Klein: Ich finde, das 20. Jahrhundert hat uns in der Kunst ganz schön in die Enge getrieben. Uns wurde regelrecht eine psychologisierende Nabelbeschau aufoktroyiert. Probleme zur Schau stellen, Probleme, die immer größer werden und Raum greifen, Probleme mit Eltern, im Beruf. Und das wird dann Gegenstand von Kunst und löst Schrecken aus und Skandal und wird dadurch interessant. Kaum jemand mehr, der dann sagt, ihr könnt auch in die andere Richtung blicken. Dort ist dann kein Schrecken. Deshalb spielen für mich in der Komposition die eigenen Lebensumstände keine Rolle. Ich muss ganz frei sein von den privaten Dingen.

Herold: Gibt Ehrlichkeit Rückgrat?

Klein: In der Kunst gibt es oft das Motiv, bewundert werden zu wollen. Da wird dann schnell auf Äußerlichkeiten geachtet, man muss schick angezogen sein, man muss sich toll darstellen können. Womit ich auf die Bühne gehe ist mein wahres Wesen, mein Rückgrat — und das ist ganz und gar gerade. Sich dessen bewusst zu sein macht einen auch größer. Wenn man einmal etwas ausgesprochen hat, sogar als Forderung an andere, das merken sich die Leute. Manche erkennen es an, aber man bekommt es in vielen Situationen wieder aufs Butterbrot geschmiert. Durchaus manchmal mit Häme. Und es heißt: Du sprichst von Standhaftigkeit — und was machst du jetzt? Und dann sage ich: Das ist für mich die Gelegenheit, genau jetzt gerade und aufrecht und ehrlich zu bleiben. Danke für die Erinnerung. So nutze ich auch die Worte meines Gegenübers, um mich an meine Werte zu erinnern.

Herold: Sie erkennen im anderen das Gute, sogar in schwierigen Situationen?

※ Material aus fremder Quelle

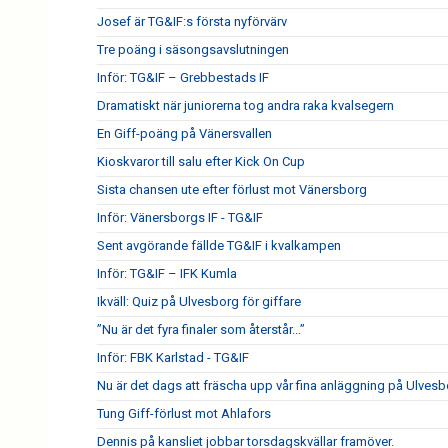
Josef är TG&IF:s första nyförvärv
Tre poäng i säsongsavslutningen
Inför: TG&IF – Grebbestads IF
Dramatiskt när juniorerna tog andra raka kvalsegern
En Giff-poäng på Vänersvallen
Kioskvaror till salu efter Kick On Cup
Sista chansen ute efter förlust mot Vänersborg
Inför: Vänersborgs IF - TG&IF
Sent avgörande fällde TG&IF i kvalkampen
Inför: TG&IF – IFK Kumla
Ikväll: Quiz på Ulvesborg för giffare
”Nu är det fyra finaler som återstår...”
Inför: FBK Karlstad - TG&IF
Nu är det dags att fräscha upp vår fina anläggning på Ulves
Tung Giff-förlust mot Ahlafors
Dennis på kansliet jobbar torsdagskvällar framöver.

Klein: Besonders in Situationen, in denen ich angegriffen werde. Bei Opernproduktionen geschieht es oft, dass die Emotionen hochschlagen. Das kann man sich manchmal gar nicht vorstellen, was da geäußert wird. Von allen Seiten wird man gestoßen, getreten und man erlebt Wutausbrüche oder Heulanfälle untereinander. Das ist oft unglaublich. Und wenn man dann gerade einen wütenden Menschen vor sich hat, der einen angreift und beschimpft, dann kann ich sagen: «ich verstehe dich, du willst wahrscheinlich mit mir reden. Dann sollten wir das auch tun.« Ich erkenne: da will mir jemand die Hand geben. Der hat sie zwar zur Faust geballt, weil ihm nichts Besseres eingefallen ist, aber die Hand ist doch da. Meine Haltung: Den anderen genau so sehen, wie ich mich selbst sehe. Ich sehe mich als jemand, der ausgestattet ist mit Fähigkeiten. Und der andere ist ebenso ausgestattet. Auch wenn er von ihnen im Moment keinen Gebrauch macht. Für mich heißt Ehrlichkeit auch, anderen Fähigkeiten zuzutrauen. Und zu erwarten, dass sie zum Ausdruck kommen.